Ray Bourque was a Hall of Fame NHL defenseman, then coached his son Chris at Cushing. Chris was drafted Saturday. (photo: Jim Connelly)

“Chris looks at Marty St. Louis as a guy who set the table for a lot of little guys. He thanked him today, and thanks him [greatly] for being the player that he is, and having the perseverence he has to get where he’s gotten. And I’m sure he’s been shot down, looked at in a certain way for a lot of years, but he’s one kid that wasn’t going to be denied. And when you see a guy like that who wins the MVP and wins the Stanley Cup and had the season that he did, I love that kid. I’d love to play with a guy like that. Knowing that my kid is not large in stature, I love him even more for setting the table for a lot of these guys that sometimes aren’t looked at.”

St. Louis’ good luck message must have rubbed off. Bourque was taken higher in the draft than was expected, going early in the second round to Washington.

“I knew that I was better than most of those kids up there,” said Chris Bourque. “The only thing that was holding me back was my size. I had a few interviews and I told them that my size doesn’t affect how I play. If you watch me you’ll see that my size isn’t a factor. I play with a lot of heart and a lot of passion.”

The draft day proceedings are a far cry from when the elder Bourque was selected.

“I was teaching hockey school in Verdun, and I got called off the ice to hear that I was going to Boston,” said Ray Bourque. “It was a great day.”

Before Washington, however, Chris Bourque will be headed to Boston University, a place he verbally committed to as soon as practically possible. He likely would’ve verbally committed while he was in diapers if only he could talk then.

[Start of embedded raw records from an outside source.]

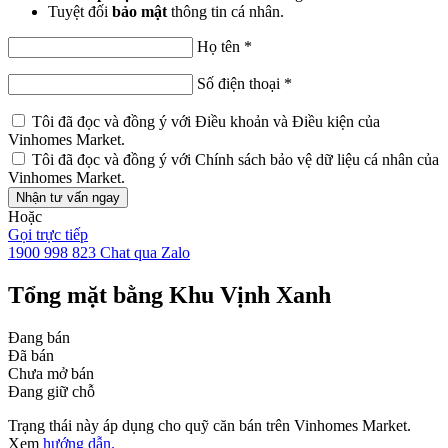
Tuyệt đối
bảo mật
thông tin cá nhân.
Họ tên
*
Số điện thoại
*
Tôi đã đọc và đồng ý với
Điều khoản và Điều kiện
của
Vinhomes Market.
Tôi đã đọc và đồng ý với
Chính sách bảo vệ dữ liệu cá nhân
của
Vinhomes Market.
Nhận tư vấn ngay
Hoặc
Gọi trực tiếp
1900 998 823
Chat qua Zalo
Tổng mặt bằng Khu Vịnh Xanh
Đang bán
Đã bán
Chưa mở bán
Đang giữ chỗ
Trạng thái này áp dụng cho quỹ căn bán trên Vinhomes Market.
Xem
hướng dẫn.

“It was a no brainer [to go to BU]. It was my first and last choice,” said Chris. “They offered me a pretty good deal and I couldn’t say no. It’s been my dream since I was little. They have a great freshman class coming in and have good players in the program. Hopefully next year we’ll have a pretty good year.”

His dad tried to get him to at least explore other options, but Chris wouldn’t hear of it.

“I said, ‘Let’s go see other places,’ he said, ‘I don’t want to see any other place,’” Ray said. “I said let’s wait a couple days, he kept saying the same thing for 48 hours. And I said, ‘If that’s where you want to go, that’s where you’re going.’”

It’s a lot different than when Ray Bourque was a kid growing up in Quebec. The thought of playing in college was not realistic and he played in the Quebec Major Junior League.

“It’s two great options. These kids want to be hockey players, and there’s not one route that I would say is better than the other,” Ray Bourque said. “That’s a personal decision. And if you’re a Canadian-born player, probably your chances are you’re going to play major junior. If you’re born in the U.S. and you’re exposed to that whole scene, and grew up that way, you’re going to play college more than likely.

“The college route for me, as far as putting both things together, you can’t go wrong. I’ve seen a lot of great players who came out with a degree. If you can have that in your hand when you go to play hockey — you know, hockey doesn’t last forever.

Despite Chris’ admiration for Martin St. Louis, his father gets plenty of his praise as well. Ray Bourque, in fact, coached Chris at Cushing Academy, and, of course, in a sense, has been coaching him his all life.

“I was really lucky to be who I am and to be around the rinks all day long, to meet all these superstars that I have,” said Chris Bourque. “I think that’s helped me a lot. Watching them, you’re going to get good.

“I remember skating at the [Boston] Garden. That was an awesome place. We used to go on before [the Bruins] came out and I would jump back on after they finished practice, so I was on the ice all the time. Those were fun memories.

“It’s kind of awesome [to be Ray Bourque's son]. I’ve been around the rinks all my life. I’ve seen NHL players skate and watched their games. I’ve seen how they get ready and play the game. It showed me what it takes to become an NHL player and I think I’ve learned a lot from that.”